§ Task directions
Look for the line containing "1670 m/krom løvefødder" in the records below. Then output it and all the lines that follow, exactly and without any others.
(Dataset begins)
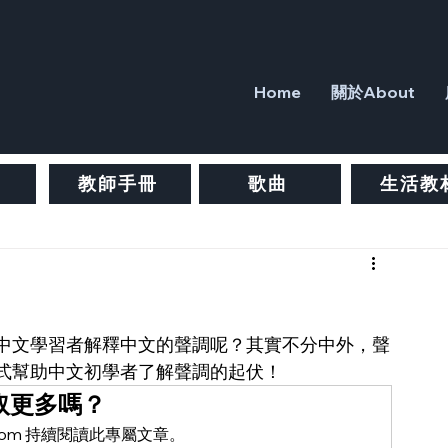
Home
關於About
教師手冊
歌曲
生活教
中文學習者解釋中文的聲調呢？其實不分中外，聲
式幫助中文初學者了解聲調的起伏！
取更多嗎？
ure.com 持續閱讀此專屬文章。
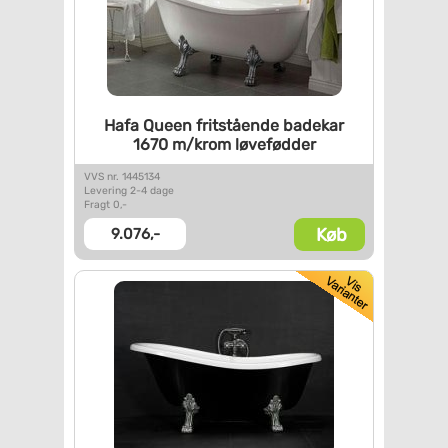
Hafa Queen fritstående badekar
1670 m/krom løvefødder
VVS nr. 1445134
Levering 2-4 dage
Fragt 0,-
Køb
9.076,-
(Dataset ends)
§ Your solution
1670 m/krom løvefødder
VVS nr. 1445134
Levering 2-4 dage
Fragt 0,-
Køb
9.076,-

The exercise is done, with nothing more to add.